Ao mesmo tempo, passou a transformar o burburinho em uma forma de divulgar sua história e modo de vida -marcada por refeições, trabalho e decisões compartilhadas, ausência de religião e o que moradores definem como reforço à igualdade, após anos de repressão às mulheres.
De acordo com relatos da comunidade, tudo começou por volta de 1890, quando Maria Senhorinha de Lima, que dá nome à rua principal, decidiu fugir de um casamento arranjado e se juntar a Francisco Fernandes, que morava na região.
Como punição, dizem seus netos, a igreja teria excomungado Maria e seus descendentes. A decisão repercutiu entre vizinhos católicos, que passaram a xingá-la, e o casal foi viver isolado.
Uma situação que se acentuou quando Anísio Pereira, um pastor evangélico que buscava fundar uma igreja própria, Noiva do Cordeiro, casou-se com uma das netas de Maria, Delina. “A igreja era muito rígida”, lembra Arodi Pereira, 54, o “Canela”, um dos 15 filhos do pastor com Delina.
Segundo ele, mulheres tinham que ser submissas e usar roupas longas; músicas eram proibidas e jejum era obrigatório em ao menos dois dias da semana. “E era muita pobreza. Dormia com fome, sem jantar.”
Canela conta que fiéis começaram a questionar as regras até que, na década de 1990, com o pai e pastor já idoso, decidiram fechar a igreja e comunicar a ele a decisão. “Foi um choque”, conta.

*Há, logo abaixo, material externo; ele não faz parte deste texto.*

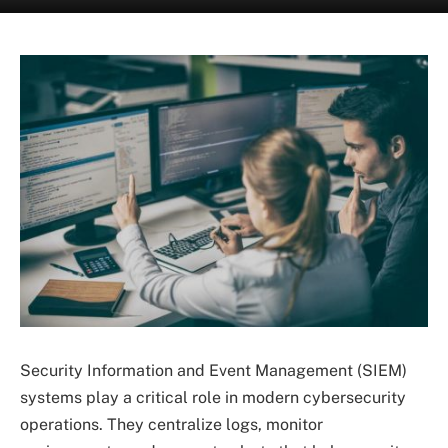
Security Information and Event Management (SIEM)
systems play a critical role in modern cybersecurity
operations. They centralize logs, monitor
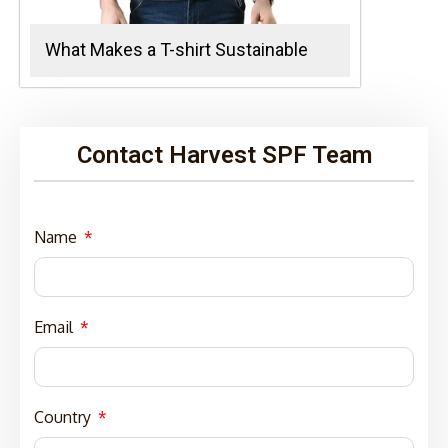
What Makes a T-shirt Sustainable
Contact Harvest SPF Team
Name
Email
Country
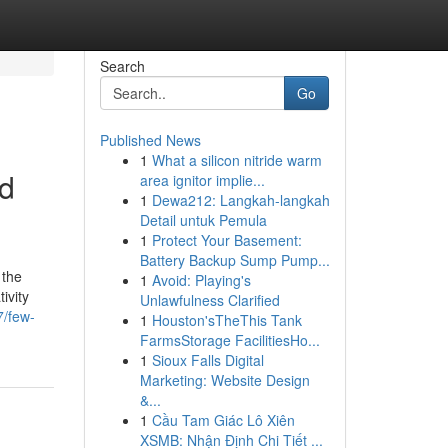
Search
Go
Published News
1
What a silicon nitride warm
ed
area ignitor implie...
1
Dewa212: Langkah-langkah
Detail untuk Pemula
1
Protect Your Basement:
Battery Backup Sump Pump...
 the
1
Avoid: Playing's
ivity
Unlawfulness Clarified
7/few-
1
Houston'sTheThis Tank
FarmsStorage FacilitiesHo...
1
Sioux Falls Digital
Marketing: Website Design
&...
1
Cầu Tam Giác Lô Xiên
XSMB: Nhận Định Chi Tiết ...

A partir daí, houve consenso: cada um manteria a fé como quisesse, mas sem religião.
A decisão repercutiu entre vizinhos mais uma vez. “Quando as mulheres tiraram aquela vestimenta, muitos falaram: ah, virou puta”, diz Flávia Vieira, 39, que foi morar em Noiva com a mãe, prima de Delina.
E havia ainda a pobreza. Foi aí que, após a morte do marido, Delina assumiu papel de liderança na comunidade e propôs que o grupo passasse a trabalhar em conjunto. Uma das filhas conseguiu financiamento de novos lotes de terra.

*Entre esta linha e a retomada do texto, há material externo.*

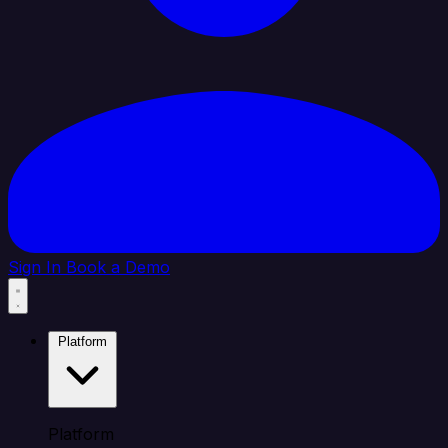
Sign In
Book a Demo
Platform
Platform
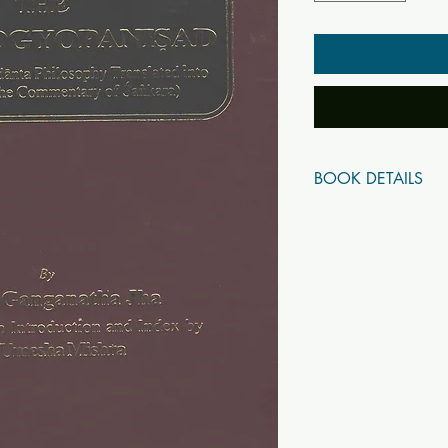
BOOK DETAILS
ISBN10: 81708428
ISBN13: 97881708
Title: The Chandogyo
Subtitle: A Treatise o
English with the Com
Author(s): Dr. Sir Ga
Published Year: 2005
Page Count: 513
Condition: New
Tags: Upanishads, B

“Antes trabalhava cada um por si. Minha irmã propôs ser junto e todo mundo aceitou. A gente não tem dinheiro, mas tem muita fartura”, diz Valdete Fernandes, 57, que ajuda a preparar as refeições na comunidade.

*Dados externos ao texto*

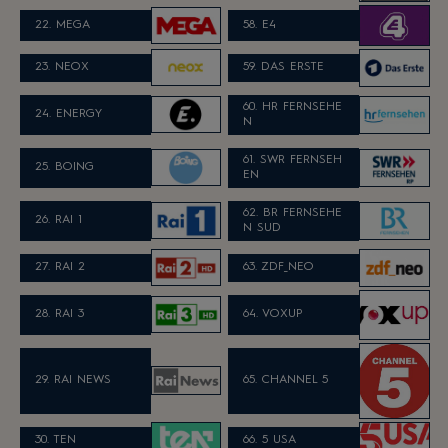
22. MEGA
58. E4
23. NEOX
59. DAS ERSTE
60.
HR FERNSEHE
24. ENERGY
N
61.
SWR FERNSEH
25. BOING
EN
62.
B
R FERNSEHE
26. RAI 1
N SUD
27. RAI 2
63. ZDF_NEO
28. RAI 3
64. VOXUP
29. RAI NEWS
65. CHANNEL 5
30. TEN
66. 5 USA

Atualmente, a estimativa é que haja cerca de 350 pessoas no vilarejo. O grupo diz que o número de homens e mulheres é hoje aproximado, mas que elas sobressaem. Dados de agentes de saúde apontam ao menos 139 mulheres e 98 homens -o total não inclui crianças e adolescentes.
Ainda segundo os moradores, desde as mudanças no modelo de trabalho, são as mulheres que organizam a maioria das atividades, que incluem plantação de milho, café, hortaliças e mexerica.
Também são elas a cuidar da criação de bezerros e galinhas, uma fábrica de confecções, escola e eventos de lazer, como “Sábado da Viola” e “Sextaneja” – esta, aberta a comunidades vizinhas.
A rotina começa às 6h, quando um primeiro grupo de moradores -que se dividem em duas casas coletivas e outras 80 espalhadas no povoado- se encontra para o café da manhã. Em seguida, partem para o trabalho, combinado por Whatsapp.
Márcia Fernandes, filha de Delina, por exemplo, trabalha na lavoura, recebe jornalistas e tem uma dupla sertaneja com Maciel.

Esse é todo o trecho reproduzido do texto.